We started out as heroic figures: Gregory Peck in "To Kill a Mockingbird," Paul Newman in "The Verdict," Spencer Tracy in "Inherit the Wind." Since then, it's been a slippery slope from signifiers of success through hard work to, now, vapid shorthand for soulless self-obsession and amoral avarice. In the simpering new romcom "What If," an actor named Rafe Spall plays Ben, an international lawyer and the long-term boyfriend of Zoe Kazan's Chantry, a talented animator. It's come to the point where from his profession alone you know he's wrong for her.
At a party, Chantry meet-cutes a med school dropout named Wallace, played by Daniel Radcliffe in a performance earnestly meant to ignite a post-"Harry Potter" acting career but vaguely redolent of desperation. The diminutive Radcliffe may be your idea of a romantic lead, but not mine, and it doesn't help that the script calls on Wallace, and Chantry, and their best friends (Adam Driver and Mackenzie Davis) to prattle on ceaselessly, often about matters gastrointestinal. Kazan is almost but not quite as annoying here as in "Ruby Sparks."
I stopped counting the instances of falsity in the first hour of "What If." Characters type on a computer keyboard and say aloud what they're typing (you do that all the time, don't you?). One writes a phone number on a napkin and the other holds it up so we can all be sure to see that it includes a 555 prefix. In more than one egregiously choreographed scene, a door opened at an inopportune moment somehow knocks a character through an open window and several stories down (moments played for laughs, incidentally).
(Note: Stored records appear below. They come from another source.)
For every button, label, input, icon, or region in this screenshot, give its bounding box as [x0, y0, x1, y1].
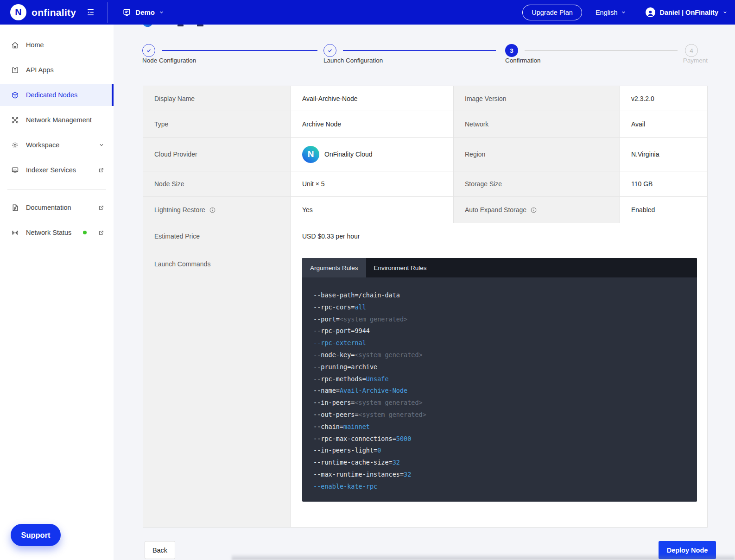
sidebar-item-api-apps[interactable]: API Apps: [0, 59, 114, 81]
code-line: --chain=mainnet: [313, 421, 686, 433]
row-label: Estimated Price: [143, 223, 291, 249]
onfinality-logo-icon: N: [10, 4, 26, 20]
home-icon: [11, 41, 19, 49]
step-connector: [162, 50, 317, 51]
row-label: Image Version: [454, 86, 620, 111]
broadcast-icon: [11, 229, 19, 237]
row-label: Node Size: [143, 171, 291, 197]
node-size-value: Unit × 5: [291, 171, 454, 197]
code-line: --runtime-cache-size=32: [313, 457, 686, 469]
upgrade-plan-button[interactable]: Upgrade Plan: [522, 5, 582, 20]
cloud-provider-value: N OnFinality Cloud: [291, 138, 454, 171]
code-line: --rpc-max-connections=5000: [313, 433, 686, 445]
check-icon: [327, 47, 333, 54]
user-menu[interactable]: Daniel | OnFinality: [646, 7, 728, 17]
user-avatar-icon: [646, 7, 655, 17]
step-1-label: Node Configuration: [142, 57, 196, 64]
row-label: Lightning Restore: [143, 197, 291, 223]
step-4-circle: 4: [685, 44, 698, 57]
network-nodes-icon: [11, 116, 19, 124]
sidebar-item-dedicated-nodes[interactable]: Dedicated Nodes: [0, 84, 114, 106]
row-label: Launch Commands: [143, 249, 291, 527]
brand-name: onfinality: [32, 7, 76, 18]
api-apps-icon: [11, 66, 19, 74]
gear-icon: [11, 141, 19, 149]
workspace-icon: [122, 8, 131, 17]
indexer-monitor-icon: [11, 166, 19, 174]
sidebar-item-network-status[interactable]: Network Status: [0, 221, 114, 244]
code-line: --rpc-external: [313, 337, 686, 349]
tab-arguments-rules[interactable]: Arguments Rules: [302, 258, 366, 277]
sidebar-item-network-management[interactable]: Network Management: [0, 109, 114, 131]
code-line: --base-path=/chain-data: [313, 289, 686, 302]
sidebar-item-label: Workspace: [26, 141, 59, 149]
code-line: --name=Avail-Archive-Node: [313, 385, 686, 397]
external-link-icon: [98, 230, 104, 236]
row-label: Cloud Provider: [143, 138, 291, 171]
sidebar-item-label: Network Management: [26, 116, 92, 124]
sidebar-item-documentation[interactable]: Documentation: [0, 196, 114, 219]
step-connector: [343, 50, 496, 51]
confirmation-summary-table: Display Name Avail-Archive-Node Image Ve…: [143, 86, 708, 528]
external-link-icon: [98, 205, 104, 211]
code-line: --node-key=<system generated>: [313, 349, 686, 361]
back-button[interactable]: Back: [145, 541, 175, 559]
menu-fold-icon: [86, 8, 95, 17]
code-line: --rpc-port=9944: [313, 325, 686, 337]
step-3-circle: 3: [505, 44, 518, 57]
code-line: --out-peers=<system generated>: [313, 409, 686, 421]
sidebar-item-workspace[interactable]: Workspace: [0, 134, 114, 156]
user-name: Daniel | OnFinality: [659, 9, 718, 16]
chevron-down-icon: [621, 10, 626, 15]
step-2-check-circle: [323, 44, 336, 57]
display-name-value: Avail-Archive-Node: [291, 86, 454, 111]
code-tab-bar: Arguments Rules Environment Rules: [302, 258, 697, 277]
brand-logo[interactable]: N onfinality: [0, 4, 76, 20]
info-icon[interactable]: [209, 207, 216, 214]
sidebar-item-label: Documentation: [26, 204, 71, 211]
chevron-down-icon: [99, 142, 104, 148]
code-line: --in-peers-light=0: [313, 445, 686, 457]
onfinality-cloud-logo-icon: N: [302, 146, 319, 163]
step-2-label: Launch Configuration: [323, 57, 383, 64]
main-content: 3 4 Node Configuration Launch Configurat…: [114, 25, 735, 560]
sidebar: Home API Apps Dedicated Nodes Network Ma…: [0, 25, 114, 560]
language-selector[interactable]: English: [596, 9, 627, 16]
workspace-switcher[interactable]: Demo: [122, 8, 164, 17]
row-label: Network: [454, 111, 620, 138]
chevron-down-icon: [722, 10, 728, 15]
region-value: N.Virginia: [620, 138, 707, 171]
sidebar-item-label: Network Status: [26, 229, 71, 236]
code-line: --pruning=archive: [313, 361, 686, 373]
tab-environment-rules[interactable]: Environment Rules: [366, 258, 435, 277]
step-4-label: Payment: [683, 57, 708, 64]
sidebar-item-label: Dedicated Nodes: [26, 91, 77, 99]
sidebar-collapse-button[interactable]: [86, 8, 95, 17]
navbar-divider: [107, 2, 108, 23]
document-icon: [11, 204, 19, 212]
sidebar-item-indexer-services[interactable]: Indexer Services: [0, 159, 114, 181]
lightning-restore-label: Lightning Restore: [154, 206, 205, 214]
network-logo-partial-icon: [142, 25, 153, 27]
sidebar-item-label: Home: [26, 41, 44, 49]
language-label: English: [596, 9, 618, 16]
deploy-node-button[interactable]: Deploy Node: [659, 541, 716, 559]
info-icon[interactable]: [530, 207, 537, 214]
storage-size-value: 110 GB: [620, 171, 707, 197]
launch-commands-panel: Arguments Rules Environment Rules --base…: [302, 258, 697, 502]
check-icon: [146, 47, 152, 54]
top-navbar: N onfinality Demo Upgrade Plan English: [0, 0, 735, 25]
arguments-code-block: --base-path=/chain-data--rpc-cors=all--p…: [302, 277, 697, 501]
launch-commands-cell: Arguments Rules Environment Rules --base…: [291, 249, 707, 527]
step-3-label: Confirmation: [505, 57, 541, 64]
sidebar-item-home[interactable]: Home: [0, 34, 114, 56]
code-line: --max-runtime-instances=32: [313, 469, 686, 481]
workspace-name: Demo: [135, 8, 155, 16]
auto-expand-label: Auto Expand Storage: [465, 206, 526, 214]
support-button[interactable]: Support: [11, 524, 61, 546]
title-fragment: [197, 25, 203, 26]
external-link-icon: [98, 167, 104, 173]
status-dot-green: [83, 231, 87, 234]
code-line: --in-peers=<system generated>: [313, 397, 686, 409]
code-line: --enable-kate-rpc: [313, 481, 686, 493]
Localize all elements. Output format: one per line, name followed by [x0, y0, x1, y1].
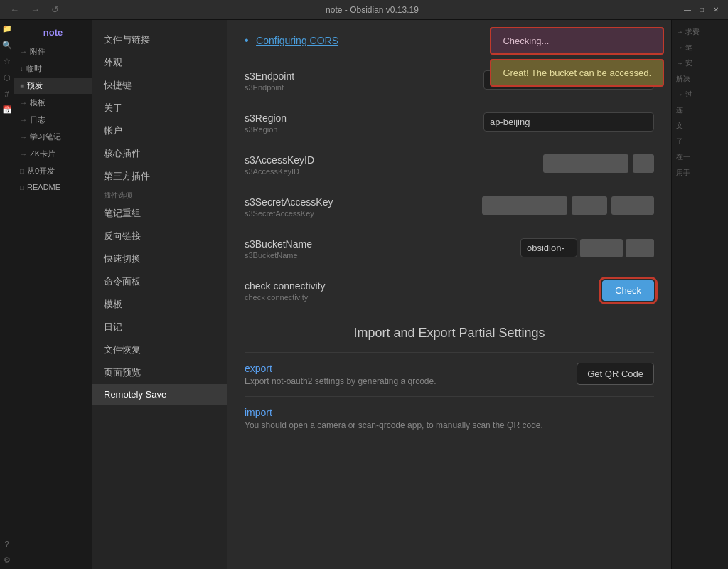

The whole movie's a fake. To get it made, director Michael Dowse had to come up with a treatment. The concept is, Wallace and Chantry become friends - best friends. What if, the movie asks, you couldn't be with your soul mate because it might ruin your friendship? Not the most elevated of questions, but Dowse adverts to it intermittently before jettisoning it entirely in favor of a cliché happy ending. "What If" gets appreciably quieter, and therefore better, in the second hour, which, given its star rating, tells you just how insufferable the first hour is.